Abstract

Rotating convective turbulence is ubiquitously found across geophysical settings, such as surface and subsurface oceans, planetary atmospheres, molten metal planetary cores, magma chambers, magma oceans, and basal magma oceans. Depending on the thermal and material properties of the system, buoyant convection can be driven thermally or compositionally, where a Prandtl number ( Pr = ν / κ i ) defines the characteristic diffusion properties of the system, with κ i = κ T representing thermal diffusion and κ i = κ C representing chemical diffusion. These numbers vary widely for geophysical systems; for example, the liquid iron undergoing thermal-compositional convection in Earth's core is defined by P r T ≈ 0.1 and P r C ≈ 100 , while a thermally-driven liquid silicate magma ocean is defined by P r T ≈ 100 . Currently, most numerical and laboratory data for rotating convective turbulent flows exists at Pr = O ( 1 ) ; high Pr rotating convection relevant to compositionally-driven core flow and other systems is less commonly studied.
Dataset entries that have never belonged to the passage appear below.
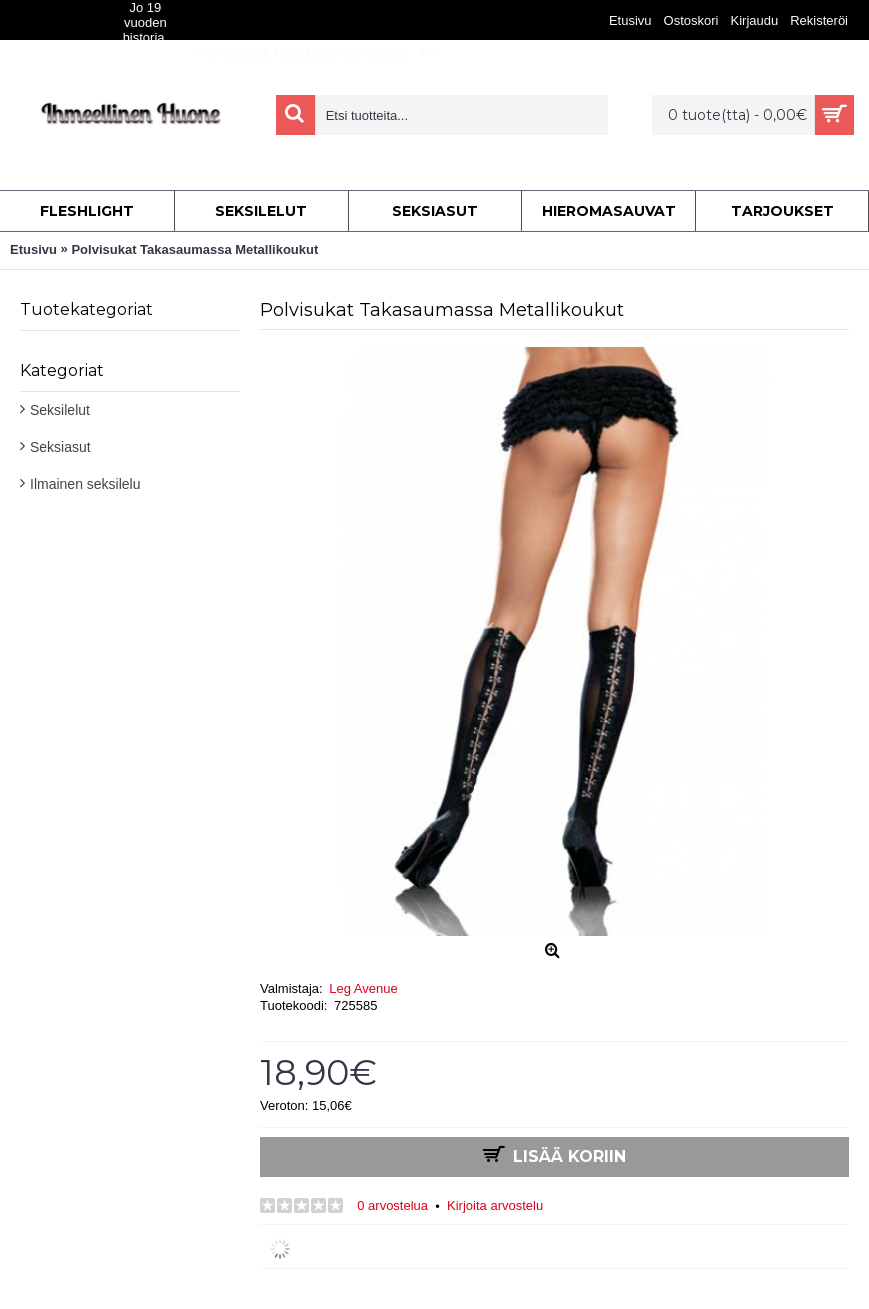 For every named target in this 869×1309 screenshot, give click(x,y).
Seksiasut (60, 447)
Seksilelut (60, 410)
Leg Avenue (363, 988)
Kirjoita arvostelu (495, 1205)
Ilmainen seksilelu (85, 484)
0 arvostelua (392, 1205) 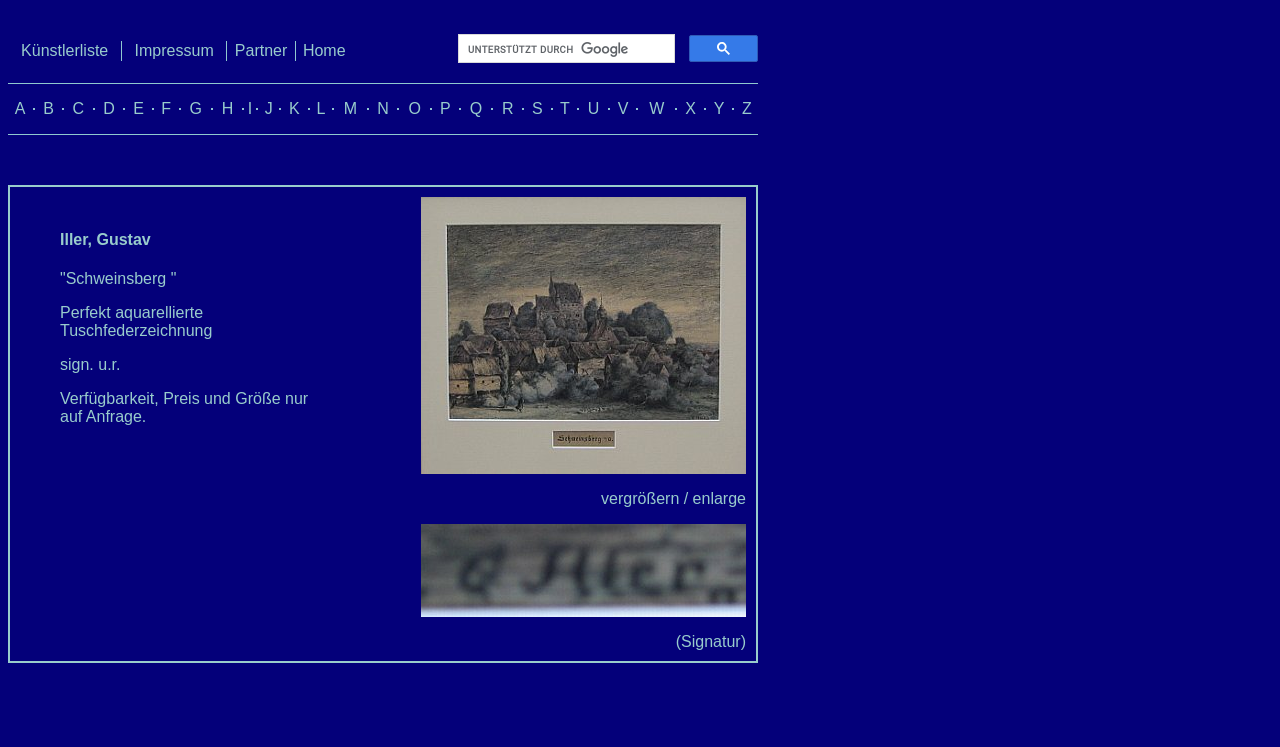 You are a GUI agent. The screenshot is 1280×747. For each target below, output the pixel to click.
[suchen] (564, 49) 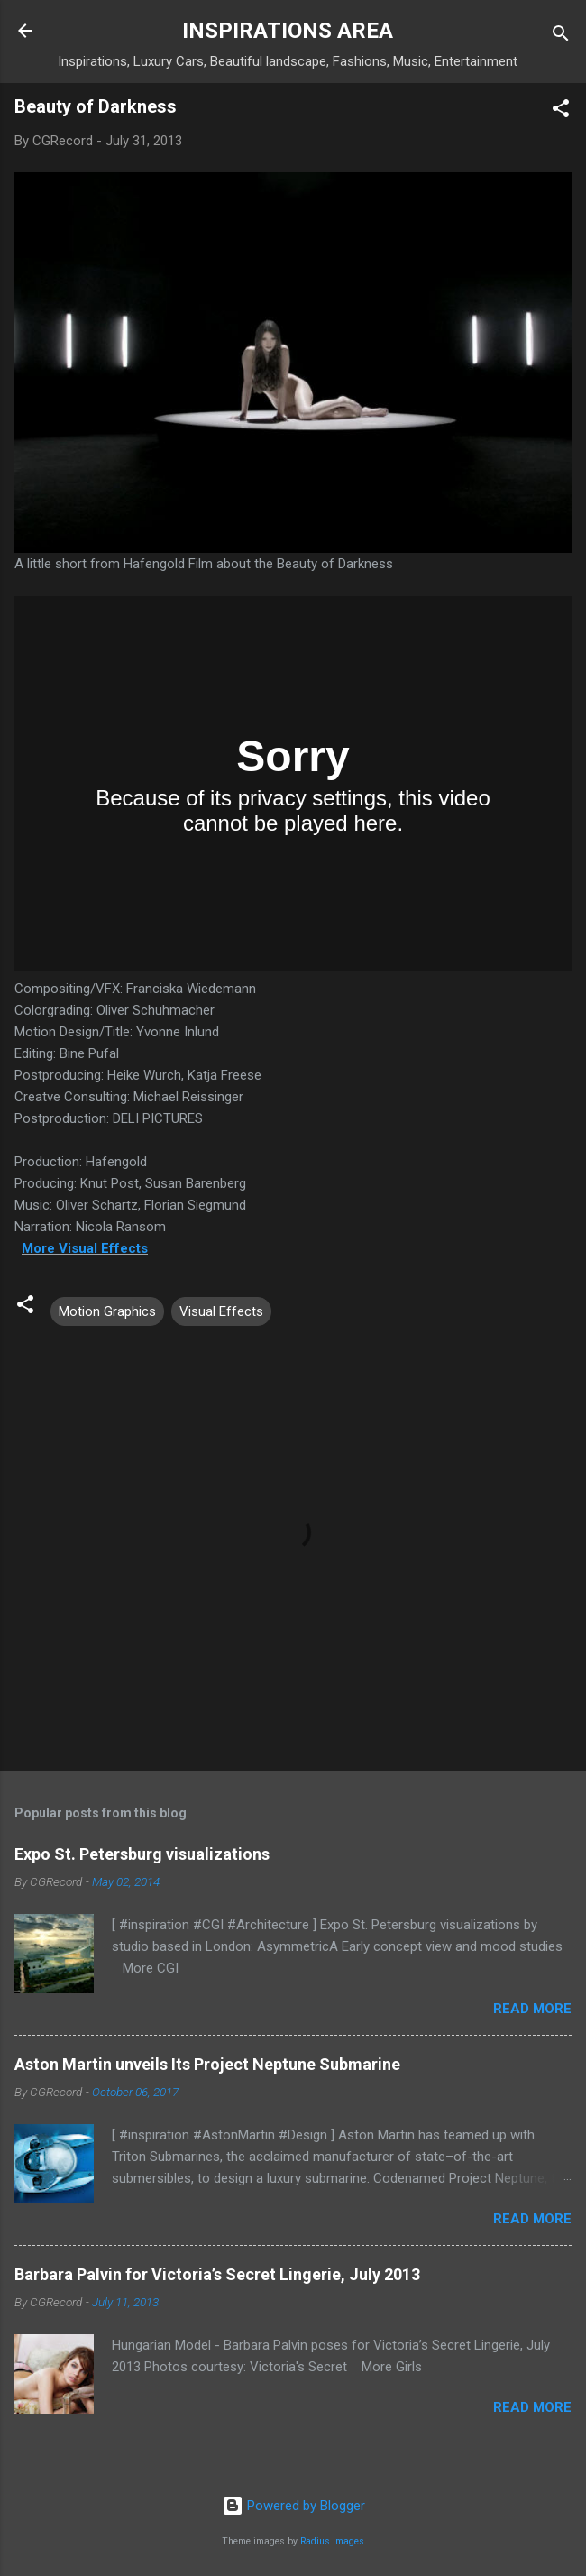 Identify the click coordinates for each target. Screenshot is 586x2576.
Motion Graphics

Here, we address this deficit by carrying out a broad suite of rotating convection experiments made over a range of Pr values, employing water and three different silicone oils as our working fluids ( Pr = 6, 41, 206, and 993). Using measurements of flow velocities (Reynolds, Re) and heat transfer efficiency (Nusselt, Nu), a baroclinic torque balance is found to describe the turbulence regardless of Prandtl number so long as Re is sufficiently large ( Re ≳ 10 ). Estimated turbulent scales are found to remain close to onset scales in all experiments, a result that may extrapolate to planetary settings. Lastly, we use our data to build Pr-dependent predictive nondimensional and dimensional scaling relations for rotating convective velocities that can be applied across a broad range of geophysical fluid dynamical settings.